Bursa başkent, tabii Osmanlı karışmış, bu nasıl fitnedir diye
Gitmişler kadıya şikâyete, adam yakalanıp yaka-paça huzûra getirilmiş. Bu nasıl fitnedir, dîni İslâm, ahâlisi Müslüman olan koca devlette sen kalk, hayrattır, sebildir diye çeşme yap, ama suyunu Müslümana yasakla!.. Olacak iş midir, nedir sebebi, aklını mı yitirdin?.. diye çıkışmışlar adama. Adam:
- Müsaade buyurun, sebebi vardır, lâkin ispat ister, delil şarttır
dedikçe kadı kızmış:
- Ne delili, ne ispatı?.. Sen fitne çıkardın, Müslüman ahâlinin huzurunu kaçırdın, katlin vâciptir! demiş. Demiş ama, bir yandan da merak edermiş:
- Nedir gerekçen?.. diye sormuş. Adam:
- Bir tek Sultana derim
diye cevap verince, ortalık yine karışmış. Söz Sultana gitmiş, adam yaka paça saraya götürülmüş
Padişah da sinirlenmiş ama, diğer yandan o da meraklanırmış:
- De bakalım ne diyeceksen. Bu nasıl iştir ki, hem çeşmeyi yaparsın,hem de her kula helâl,Müslümana haram yazarsın?.. Adam, başı önünde konuşur:
- Delilim vardır, lâkin ispat ister.
- Ya dediğin gibi sağlam değilse delilin?..
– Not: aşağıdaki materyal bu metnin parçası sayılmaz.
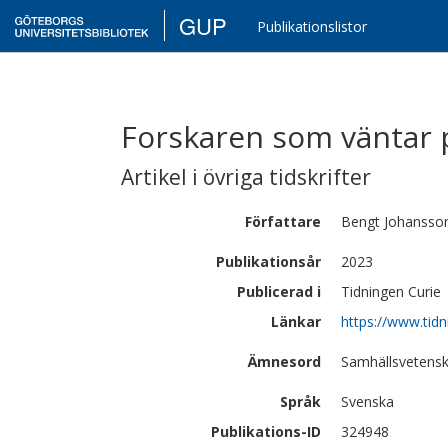
GUP
Publikationslistor
Forskaren som väntar på
Artikel i övriga tidskrifter
Författare
Bengt
Johansso
Publikationsår
2023
Publicerad i
Tidningen Curie
Länkar
https://www.tidn
Ämnesord
Samhällsvetensk
Språk
Svenska
Publikations-ID
324948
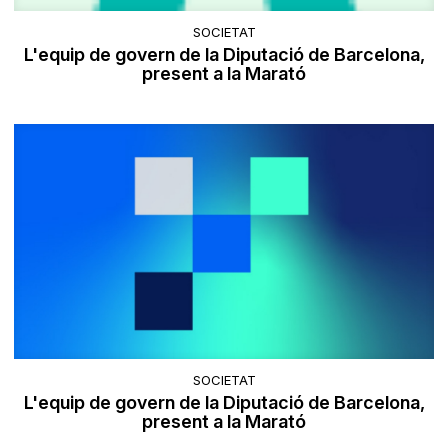
SOCIETAT
L'equip de govern de la Diputació de Barcelona,
present a la Marató
SOCIETAT
L'equip de govern de la Diputació de Barcelona,
present a la Marató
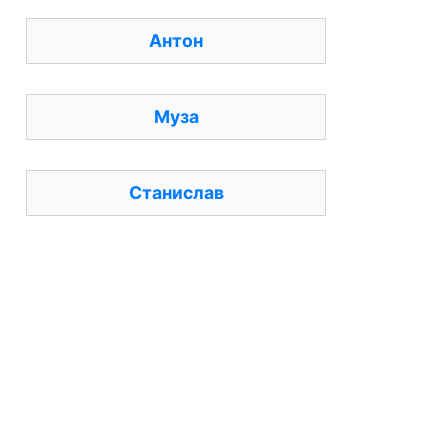
Антон
Муза
Станислав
- O zaman boynum, hükme kıldan incedir Sultânım
- Eeee?!..-
Sultânım, herhangi bir havradan (sinagog) rasgele bir hahamı izahsız yaka-paça tutuklayın, bir hafta tutun. Bakın neler olacak
Dediği yapılmış adamın. Bütün azınlıklar bir olmuş, başlarında Mûsevîler, ne oluyor, bu ne zulüm?.. Bizim din adamımıza biz kefiliz, ne gerekirse söyleyin yapalım, o masumdur, gerekirse kefalet ödeyelim
Çevre ülkelerden bile elçiler gelmiş, elçiler mektup üstüne mektup getirmiş
Bir hafta dolunca, adam:
- Sultanım, artık bırakmak zamanıdır demiş. Haham bırakılmış, azınlıklar mutlu, bu sefer Sultana teşekkürler, hediyeler
Az zaman geçmiş ki, adam:
- Aynı işi herhangi bir kiliseden herhangi bir papaz için yaptırınız Sultanım demiş. Aynı şekilde bir papaz derdest edilip yaka-paça alınmış Pazar ayininden ve aynı tepkiler artarak devam etmiş. Haftası dolunca da serbest bırakılmış. Mutluluk ve sevinç gösterileri daha bir fazlalaşmış, teşekkürler, şükranlar
Levantenler din adamlarına kavuşmanın mutluluğuyla daha bir sarılmışlar birbirlerine
Sultan:
- Bitti mi?.. demiş adama.
- Sultânım son bir iş kaldı, sonra hüküm zamanıdır izninizle demiş.
- Şimdi nedir isteğin?..
- Efendim, pâyitahtımız Bursanın en sevilen, en sözü dinlenilen, itimat edilen âlimini alınız minberinden
Adamın dediğini yapmışlar, Ulucâmi imamını Cuma hutbesinin ortasında almışlar, yaka-paça götürmüşler
Ve ne olmuş bilin bakalım?.. Bir ALLAHın kulu çıkıp da, ne oluyor, siz ne yapıyorsunuz?.. Hiç olmazsa vaazı bitene kadar bekleseydiniz, gibi tek bir kelâm etmemiş, imamın peşinden giden, arayan-soran olmamış
Geçmiş bir hafta, Nerde imam diye gelen-giden yok!.. Aptal ve cahil bir imam tayin edilmiş yerine, ne konuştuğunu kendi kulağı duymayan tam yobaz cinsinden biri
Halk hâlinden memnun, başlamış bir dedikodu, o geçen hafta derdest edilen koca âlim için:
- Biz de onu adam bilmiş, hoca bellemiştik
- Kim bilir ne halt etti de tevkif edildi!..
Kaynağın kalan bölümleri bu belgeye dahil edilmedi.